People have been fighting over domain names since the beginning. In the early days it was free to register domain names, so folks were getting domain names for their dog, or refrigerator, or grabbing up brand names with the idea that they could sell them to the companies who owned the brand.
Free went out the window (and with a monopoly and at $75 a year Network Solutions was making serious bank) and ICANN made a very simple rule -- if you own the trademark, or if you have demonstrable prior use, you can take the domain name away from someone.
Under this rule, Sting was able to get his domain name from a fan, but Madonna apparently had some trouble with the Catholic Church and prior use. Of course Sting, Madonna and the Catholic Church all have a lot of money to put together their cases before ICANN.
Free has come back in a fashion -- OnlineNIC got all those domain names by being a registrar -- they could register them for a week without paying their ICANN fees, drop them and then re-register them. Of course, with $7 registration from GoDaddy, squatting (some say 'speculating') is a pretty cheap game. We have a client who paid $26,000 for a domain name, just because he thought it sounded good, not for trademark reasons.
What made the Verizon lawsuit interesting was that they got a judgment for $50,000 for each of the 633 domains Verizon claims were created specifically to be confused with legitimate Verizon brands, totaling up to that $33.15 million. That is, the got a judgment against OnlineNIC, but they can't actually find anyone who works for the company.

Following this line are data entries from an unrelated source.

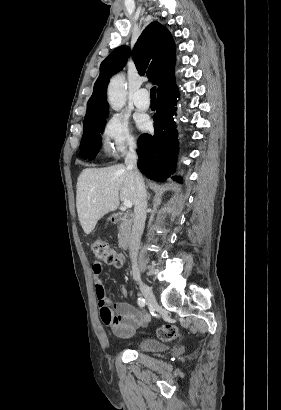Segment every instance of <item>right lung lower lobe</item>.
<instances>
[{
    "label": "right lung lower lobe",
    "mask_w": 281,
    "mask_h": 410,
    "mask_svg": "<svg viewBox=\"0 0 281 410\" xmlns=\"http://www.w3.org/2000/svg\"><path fill=\"white\" fill-rule=\"evenodd\" d=\"M178 97L175 84L158 92L157 110L153 116L154 135L143 134L138 139V168L145 176L156 181H165L174 171L178 132L173 116L176 115Z\"/></svg>",
    "instance_id": "right-lung-lower-lobe-1"
}]
</instances>
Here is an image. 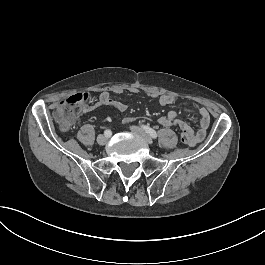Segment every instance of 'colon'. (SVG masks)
Masks as SVG:
<instances>
[{"instance_id": "1", "label": "colon", "mask_w": 265, "mask_h": 265, "mask_svg": "<svg viewBox=\"0 0 265 265\" xmlns=\"http://www.w3.org/2000/svg\"><path fill=\"white\" fill-rule=\"evenodd\" d=\"M94 98H95L94 95L92 94L87 95L85 92H82L79 95H73L71 96V98L66 99L64 103L65 105L72 107L85 100L92 101L94 100ZM55 117L57 121L60 122L62 125L68 126L71 124L73 120V111L68 107L59 106L56 109ZM181 139L184 143L191 145V136L187 135L184 129L182 131Z\"/></svg>"}]
</instances>
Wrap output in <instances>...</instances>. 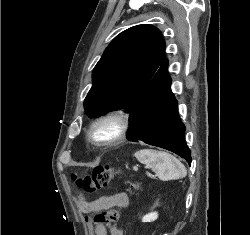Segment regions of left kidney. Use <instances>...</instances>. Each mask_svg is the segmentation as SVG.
I'll return each mask as SVG.
<instances>
[{
    "label": "left kidney",
    "mask_w": 250,
    "mask_h": 235,
    "mask_svg": "<svg viewBox=\"0 0 250 235\" xmlns=\"http://www.w3.org/2000/svg\"><path fill=\"white\" fill-rule=\"evenodd\" d=\"M158 218L157 212H151L143 216L142 222H153Z\"/></svg>",
    "instance_id": "5707ae66"
}]
</instances>
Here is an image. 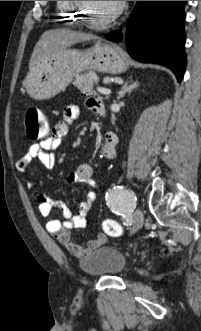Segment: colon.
<instances>
[{"label":"colon","mask_w":201,"mask_h":331,"mask_svg":"<svg viewBox=\"0 0 201 331\" xmlns=\"http://www.w3.org/2000/svg\"><path fill=\"white\" fill-rule=\"evenodd\" d=\"M25 132L26 135L33 140L44 139L49 134V124L45 115L36 108H30L25 116ZM104 234H99L97 241L101 244L106 241V236L118 237L122 234L120 225L111 219H106L103 222Z\"/></svg>","instance_id":"obj_1"}]
</instances>
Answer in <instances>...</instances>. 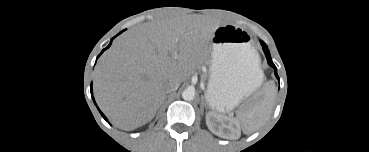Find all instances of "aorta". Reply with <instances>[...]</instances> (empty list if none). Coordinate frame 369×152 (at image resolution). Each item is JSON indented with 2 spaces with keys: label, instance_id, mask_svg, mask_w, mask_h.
I'll use <instances>...</instances> for the list:
<instances>
[{
  "label": "aorta",
  "instance_id": "762f6f07",
  "mask_svg": "<svg viewBox=\"0 0 369 152\" xmlns=\"http://www.w3.org/2000/svg\"><path fill=\"white\" fill-rule=\"evenodd\" d=\"M182 98L186 101H191L195 98V89L188 87L182 93Z\"/></svg>",
  "mask_w": 369,
  "mask_h": 152
}]
</instances>
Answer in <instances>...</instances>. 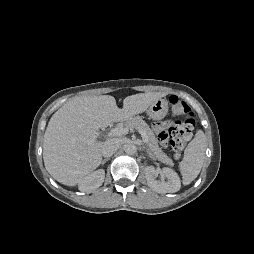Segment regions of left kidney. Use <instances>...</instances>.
I'll return each mask as SVG.
<instances>
[{"mask_svg":"<svg viewBox=\"0 0 254 254\" xmlns=\"http://www.w3.org/2000/svg\"><path fill=\"white\" fill-rule=\"evenodd\" d=\"M156 169L153 166H147L144 169L145 177L148 183V186L152 188L154 191L158 193H175L179 191L181 187V182L178 174L170 169V168H163L162 173L167 178V181H158L155 178Z\"/></svg>","mask_w":254,"mask_h":254,"instance_id":"obj_1","label":"left kidney"}]
</instances>
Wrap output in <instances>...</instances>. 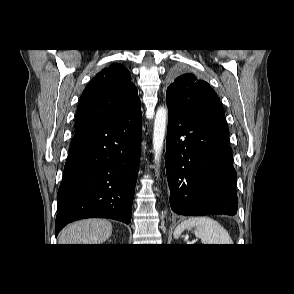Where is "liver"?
Listing matches in <instances>:
<instances>
[{"mask_svg":"<svg viewBox=\"0 0 294 294\" xmlns=\"http://www.w3.org/2000/svg\"><path fill=\"white\" fill-rule=\"evenodd\" d=\"M112 234L105 219H84L69 224L59 234V244H103Z\"/></svg>","mask_w":294,"mask_h":294,"instance_id":"1","label":"liver"}]
</instances>
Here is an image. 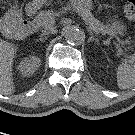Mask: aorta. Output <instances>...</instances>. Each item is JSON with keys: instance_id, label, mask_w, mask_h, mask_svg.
I'll return each mask as SVG.
<instances>
[{"instance_id": "obj_1", "label": "aorta", "mask_w": 135, "mask_h": 135, "mask_svg": "<svg viewBox=\"0 0 135 135\" xmlns=\"http://www.w3.org/2000/svg\"><path fill=\"white\" fill-rule=\"evenodd\" d=\"M65 40L69 44L79 45L84 40V32L76 26H67L64 30Z\"/></svg>"}]
</instances>
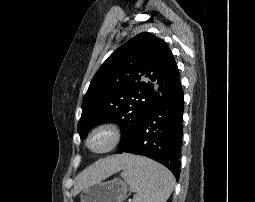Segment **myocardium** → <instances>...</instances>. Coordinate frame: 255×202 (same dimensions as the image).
<instances>
[{"label": "myocardium", "mask_w": 255, "mask_h": 202, "mask_svg": "<svg viewBox=\"0 0 255 202\" xmlns=\"http://www.w3.org/2000/svg\"><path fill=\"white\" fill-rule=\"evenodd\" d=\"M101 133L108 135L109 143L103 149L100 150L93 149L90 145L91 139L95 135ZM121 139H122L121 127L114 122H104L91 129V131L88 133L86 137L85 144L89 151L96 154H105L115 149L120 144Z\"/></svg>", "instance_id": "f54148a6"}]
</instances>
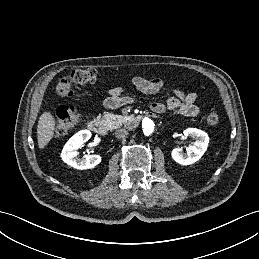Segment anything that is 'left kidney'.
<instances>
[{
  "mask_svg": "<svg viewBox=\"0 0 259 259\" xmlns=\"http://www.w3.org/2000/svg\"><path fill=\"white\" fill-rule=\"evenodd\" d=\"M183 134L186 137L190 136L195 139L194 144L187 149V154H184L181 149L175 148L171 155L177 163L190 165L203 156L208 147L209 137L206 132L196 128H187L183 131Z\"/></svg>",
  "mask_w": 259,
  "mask_h": 259,
  "instance_id": "1",
  "label": "left kidney"
}]
</instances>
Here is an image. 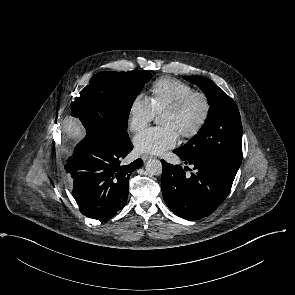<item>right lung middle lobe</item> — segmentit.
Masks as SVG:
<instances>
[{"label":"right lung middle lobe","mask_w":295,"mask_h":295,"mask_svg":"<svg viewBox=\"0 0 295 295\" xmlns=\"http://www.w3.org/2000/svg\"><path fill=\"white\" fill-rule=\"evenodd\" d=\"M148 71L97 73L71 104V115L86 129L116 143L129 139L128 116L134 100L150 80Z\"/></svg>","instance_id":"1"}]
</instances>
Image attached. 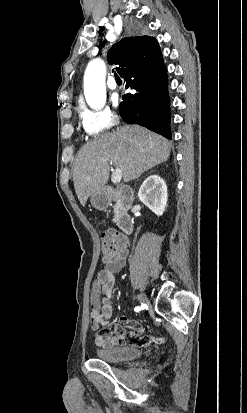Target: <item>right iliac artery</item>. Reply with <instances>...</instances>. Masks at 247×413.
<instances>
[{
    "mask_svg": "<svg viewBox=\"0 0 247 413\" xmlns=\"http://www.w3.org/2000/svg\"><path fill=\"white\" fill-rule=\"evenodd\" d=\"M136 312H139L140 310H141V308L140 307H135V309H134Z\"/></svg>",
    "mask_w": 247,
    "mask_h": 413,
    "instance_id": "obj_1",
    "label": "right iliac artery"
}]
</instances>
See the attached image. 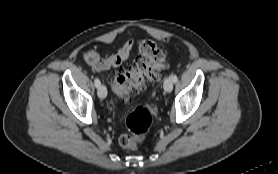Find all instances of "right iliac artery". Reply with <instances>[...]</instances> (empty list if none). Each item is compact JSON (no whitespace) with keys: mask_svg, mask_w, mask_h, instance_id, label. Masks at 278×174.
Listing matches in <instances>:
<instances>
[{"mask_svg":"<svg viewBox=\"0 0 278 174\" xmlns=\"http://www.w3.org/2000/svg\"><path fill=\"white\" fill-rule=\"evenodd\" d=\"M94 83L97 88L101 85L100 80L98 78H95Z\"/></svg>","mask_w":278,"mask_h":174,"instance_id":"right-iliac-artery-1","label":"right iliac artery"}]
</instances>
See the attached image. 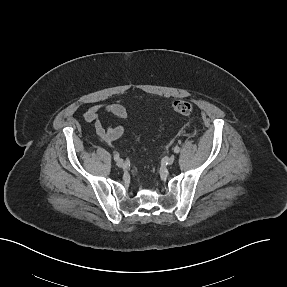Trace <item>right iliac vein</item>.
I'll return each mask as SVG.
<instances>
[{"label": "right iliac vein", "instance_id": "63e3f726", "mask_svg": "<svg viewBox=\"0 0 287 287\" xmlns=\"http://www.w3.org/2000/svg\"><path fill=\"white\" fill-rule=\"evenodd\" d=\"M116 164H117L118 167L121 168V167L124 166V161H123L122 159H118L117 162H116Z\"/></svg>", "mask_w": 287, "mask_h": 287}]
</instances>
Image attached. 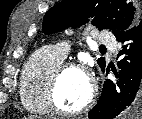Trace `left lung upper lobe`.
Masks as SVG:
<instances>
[{
    "label": "left lung upper lobe",
    "instance_id": "obj_1",
    "mask_svg": "<svg viewBox=\"0 0 142 119\" xmlns=\"http://www.w3.org/2000/svg\"><path fill=\"white\" fill-rule=\"evenodd\" d=\"M89 17H94V26L110 29L115 36L142 21L140 7L132 0H63L45 14L43 31L51 34L67 26H79ZM97 62L104 70L105 59L101 57Z\"/></svg>",
    "mask_w": 142,
    "mask_h": 119
}]
</instances>
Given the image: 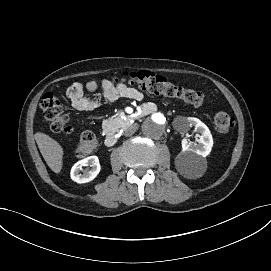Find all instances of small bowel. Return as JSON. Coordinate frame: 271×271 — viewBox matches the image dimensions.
<instances>
[{"label": "small bowel", "instance_id": "small-bowel-1", "mask_svg": "<svg viewBox=\"0 0 271 271\" xmlns=\"http://www.w3.org/2000/svg\"><path fill=\"white\" fill-rule=\"evenodd\" d=\"M97 88L98 84L94 81L85 84L75 82L66 89L65 93L71 106L78 111H92L100 107L102 103H113L122 97L134 100L143 99V94L137 88L123 82L112 83L109 80H103L101 83L102 100L85 96V90L93 92ZM153 107V103H146L144 106L145 110H150Z\"/></svg>", "mask_w": 271, "mask_h": 271}]
</instances>
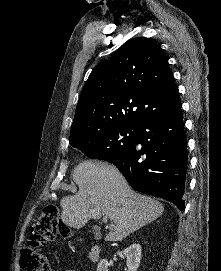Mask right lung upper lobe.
<instances>
[{"label": "right lung upper lobe", "instance_id": "cb5924a9", "mask_svg": "<svg viewBox=\"0 0 221 271\" xmlns=\"http://www.w3.org/2000/svg\"><path fill=\"white\" fill-rule=\"evenodd\" d=\"M180 104L163 50L147 38L131 39L90 74L76 107L70 141L114 126L138 127Z\"/></svg>", "mask_w": 221, "mask_h": 271}]
</instances>
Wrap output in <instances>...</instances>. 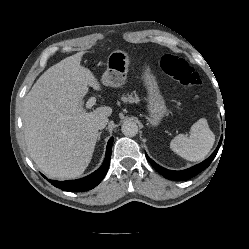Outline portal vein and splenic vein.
<instances>
[{"instance_id": "obj_1", "label": "portal vein and splenic vein", "mask_w": 249, "mask_h": 249, "mask_svg": "<svg viewBox=\"0 0 249 249\" xmlns=\"http://www.w3.org/2000/svg\"><path fill=\"white\" fill-rule=\"evenodd\" d=\"M96 102L95 97H91L87 102H86V108L90 109Z\"/></svg>"}]
</instances>
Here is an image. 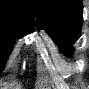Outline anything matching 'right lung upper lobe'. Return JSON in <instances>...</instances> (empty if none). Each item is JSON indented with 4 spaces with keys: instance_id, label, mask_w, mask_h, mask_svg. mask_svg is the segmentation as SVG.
<instances>
[{
    "instance_id": "1",
    "label": "right lung upper lobe",
    "mask_w": 89,
    "mask_h": 89,
    "mask_svg": "<svg viewBox=\"0 0 89 89\" xmlns=\"http://www.w3.org/2000/svg\"><path fill=\"white\" fill-rule=\"evenodd\" d=\"M0 22L35 29L33 0H0Z\"/></svg>"
}]
</instances>
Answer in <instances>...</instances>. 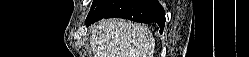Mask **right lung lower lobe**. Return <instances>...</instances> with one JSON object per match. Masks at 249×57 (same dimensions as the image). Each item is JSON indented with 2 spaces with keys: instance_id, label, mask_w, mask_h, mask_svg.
Here are the masks:
<instances>
[{
  "instance_id": "obj_1",
  "label": "right lung lower lobe",
  "mask_w": 249,
  "mask_h": 57,
  "mask_svg": "<svg viewBox=\"0 0 249 57\" xmlns=\"http://www.w3.org/2000/svg\"><path fill=\"white\" fill-rule=\"evenodd\" d=\"M111 17L142 23L156 22L161 29L165 26L164 9L158 0H94L86 24Z\"/></svg>"
}]
</instances>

Ironically, Verizon got what they could have with a simple ICANN complaint, that is, they got control of the domain names. I say 'ironically' because they've parked all those domains with Network Solutions, who runs advertising on parked domains, which is exactly the complaint Verizon had with OnlineNIC. The end game is the same, only it's a friendly company getting the ad revenue instead of the obscure company Verizon sued.